Local Historical Stories

A COLLECTION OF HISTORICAL ARTICLES THAT FIRST APPEARED IN THE ALSTON MOOR NEWSLETTER

INTRODUCTION
Early in 1996 Alastair Robertson - our local historian was asked if he would write a couple of historical articles for the Alston Moor Newsletter. He thought he could manage three or four but in the event, over 20 years later, they were still going. Once, and only once, he received an unsolicited article from an outside source, this was the reminiscence of a school for wartime evacuees at Nent Hall that came from Mr.
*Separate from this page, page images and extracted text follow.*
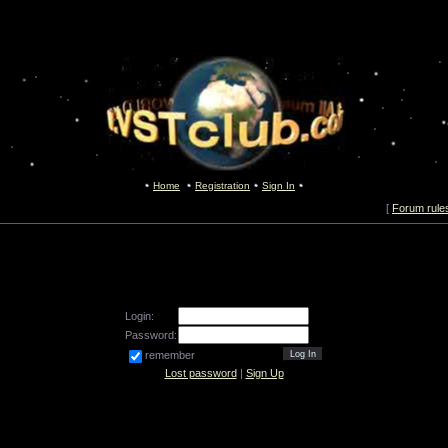
Home
Registration
Sign In
[
Forum rule
Login:
Password:
remember
Lost password
|
Sign Up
Michael Dickinson and it was gratefully included in the series.

They’re a real mixed bag, too random to put into a book, but they’re still worth keeping in a more permanent form, so the Historical Society website seemed the perfect place to have them.

Material for the articles came largely from local sources, from the Alston Moor Historical Society Archives, St. Augustine’s Church Records, Alston Library, the Cumbria County Records Office in Carlisle and the County Records Office Northumberland.

There has been editing in some cases that will be noted at the beginning of each item, otherwise the articles have been left as they were written, complete with occasional references to such things as cement lorries, the millennium, and foot and mouth disease, which are themselves now things of the past (?).
Read on …


Story No: 27. Von Dix - Alston's Photographer

Von Dix Man and Horse
Photo: Richard Von Dix.
Issue No.45. Summer 2003

Richard Von Dix – Photographic Artist, etc.

In the 1870s, Alston Moor had its first professional photographer, who was also a bit of a character. Many of his photographs survive, mostly portraits, usually taken outdoors, probably in a booth set up at fairs and other events. Fortunately, some photos are in the Alston Moor Historical Society Archives and available for public viewing. They include a group of girls barely repressing their giggles, a group of plasterers in clean work clothes, a husband and wife, where the husband looks a bit worse for drink, people who appear stiff and nervous in front of the camera, and so on.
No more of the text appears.